Much better. I have been using the following to get around the problem:

=DATE(YEAR(NOW()),MONTH(NOW()),DAY(NOW()))

Thanks

### Confused

If you wish to stay with the NOW() function why not use:

=INT(NOW())  ?

### That's great 1 thanks

That's cleared up the mystery of why comparing the result of a built-in function which evidently returns a 2-part compound value, with a value consisting of just one part, results in a mismatch (except at the stroke of midnight). Well I never :-p

### Apologies ronplan

I originally believed you were suggesting that it was ...

... much better to use the formula, =DATE(YEAR(NOW()),MONTH(NOW()),DAY(NOW()))

### Int

Apologies accepted. I could have said it better.

Good idea on the "Int". I could also have used =TRUNC((NOW)).

Sometimes I just carry some old baggage around from when it used to be harder. Then again, I may just be getter foggier with age (is that where "old fogie" comes from?).

### Enlightened 1 thanks

never thought why today() returned 41068 now i know,

just found out i have lived 12,238 days in this planet

### I would have thought the

I would have thought the cross section of Excel users who are competant enough to use the NOW() function within formulae, but didn't know how Excel handles and stores date values would be quite slim.
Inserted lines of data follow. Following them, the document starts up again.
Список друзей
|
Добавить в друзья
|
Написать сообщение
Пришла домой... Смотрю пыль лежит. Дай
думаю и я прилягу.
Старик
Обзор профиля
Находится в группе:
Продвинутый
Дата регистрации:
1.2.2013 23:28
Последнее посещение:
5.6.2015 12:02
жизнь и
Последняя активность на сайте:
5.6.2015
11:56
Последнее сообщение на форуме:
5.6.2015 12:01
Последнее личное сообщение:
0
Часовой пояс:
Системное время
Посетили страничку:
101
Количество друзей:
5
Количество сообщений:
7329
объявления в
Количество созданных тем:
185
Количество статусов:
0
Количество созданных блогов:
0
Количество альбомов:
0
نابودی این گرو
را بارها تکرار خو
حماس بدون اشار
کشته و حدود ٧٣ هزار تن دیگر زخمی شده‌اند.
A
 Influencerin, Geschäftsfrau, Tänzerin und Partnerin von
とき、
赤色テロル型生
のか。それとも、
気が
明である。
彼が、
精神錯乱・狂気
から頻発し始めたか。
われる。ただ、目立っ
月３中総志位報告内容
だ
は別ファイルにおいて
### Good reason to look through the whole function list 1 thanks

Every now and then - usually while writing a formula if not under presure (huh!) - I like to scan the function library from the formula bar just to see if there is anything I've missed or that looks useful now or in future. That way you stand chance of spotting that there is both TODAY() and NOW() and giving yourself the choice.
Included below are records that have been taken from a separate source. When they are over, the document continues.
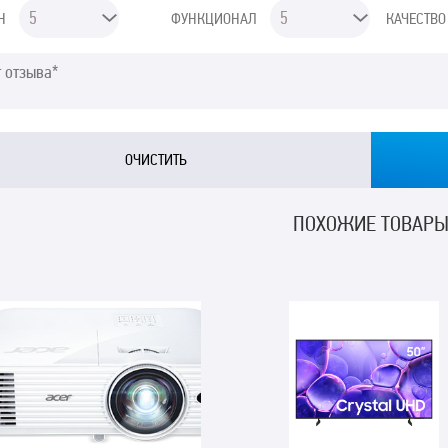
Н
ФУНКЦИОНАЛ
КАЧЕСТВО
ПОХОЖИЕ ТОВАР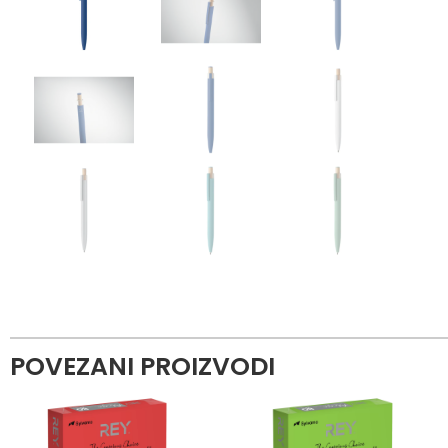
POVEZANI PROIZVODI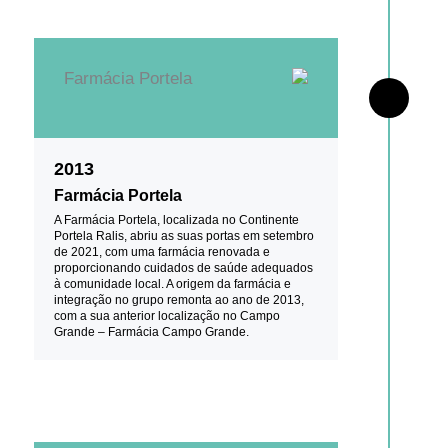
2013
Farmácia Portela
A Farmácia Portela, localizada no Continente
Portela Ralis, abriu as suas portas em setembro
de 2021, com uma farmácia renovada e
proporcionando cuidados de saúde adequados
à comunidade local. A origem da farmácia e
integração no grupo remonta ao ano de 2013,
com a sua anterior localização no Campo
Grande – Farmácia Campo Grande.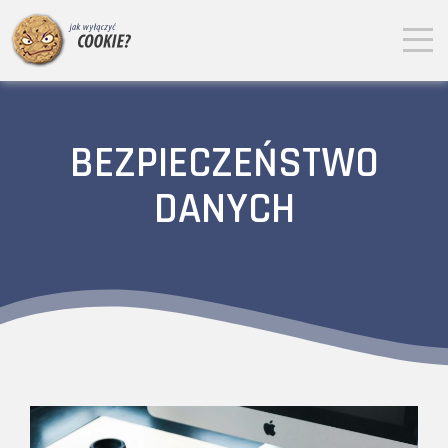
BEZPIECZEŃSTWO
DANYCH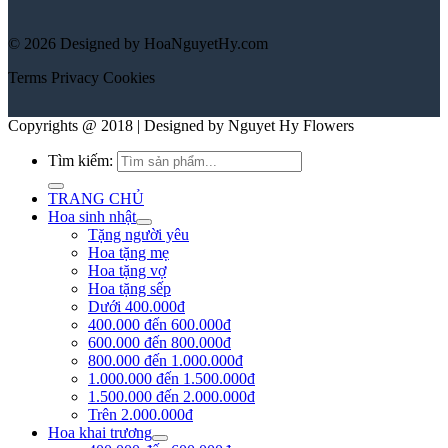
© 2026 Designed by HoaNguyetHy.com
Terms
Privacy
Cookies
Copyrights @ 2018 | Designed by Nguyet Hy Flowers
Tìm kiếm:
TRANG CHỦ
Hoa sinh nhật
Tặng người yêu
Hoa tặng mẹ
Hoa tặng vợ
Hoa tặng sếp
Dưới 400.000đ
400.000 đến 600.000đ
600.000 đến 800.000đ
800.000 đến 1.000.000đ
1.000.000 đến 1.500.000đ
1.500.000 đến 2.000.000đ
Trên 2.000.000đ
Hoa khai trương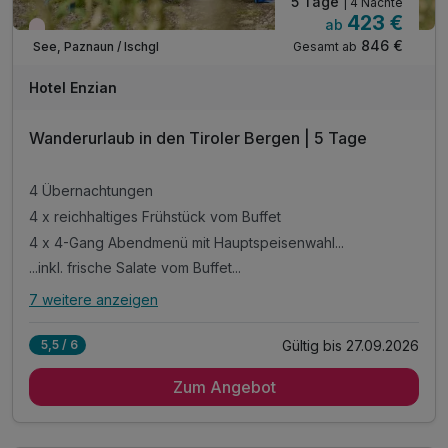
5 Tage
| 4 Nächte
423 €
ab
Wieder frei ab September
846 €
Gesamt ab
See, Paznaun / Ischgl
Hotel Enzian
Wanderurlaub in den Tiroler Bergen | 5 Tage
4 Übernachtungen
4 x reichhaltiges Frühstück vom Buffet
4 x 4-Gang Abendmenü mit Hauptspeisenwahl...
...inkl. frische Salate vom Buffet...
7 weitere anzeigen
Alle Inklusivleistungen
11 enthalten
Gültig bis 27.09.2026
5,5 / 6
4 Übernachtungen
Zum Angebot
4 x reichhaltiges Frühstück vom Buffet
4 x 4-Gang Abendmenü mit Hauptspeisenwahl...
...inkl. frische Salate vom Buffet...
I'm continually puzzled by the numbers of people - even working as accountants - who are very limited in their use of Excel (and I'm not talking about writing macros here) to the point where at best they make more work for themselves and at worst introduce errors and misconceptions like reconciling a number to itself.

### Brian,

Brian,

The upside/downside to Excel is that there are numerous ways to accomplish the same task. INT(NOW()) certainly accomplishes the task, but TODAY() gets it done with one function, and will be easier for most users to remember. In any case, thanks for enriching my article with a great alternative.

David

### Nuncle,

Nuncle,

In over two decades as a spreadsheet consultant and trainer I've observed that even experienced users have a surprising number of blindspots in Excel. For instance, an article I wrote for AccountingWEB.com regarding hiding and unhiding rows and columns has had over 100,000 reads as of this writing.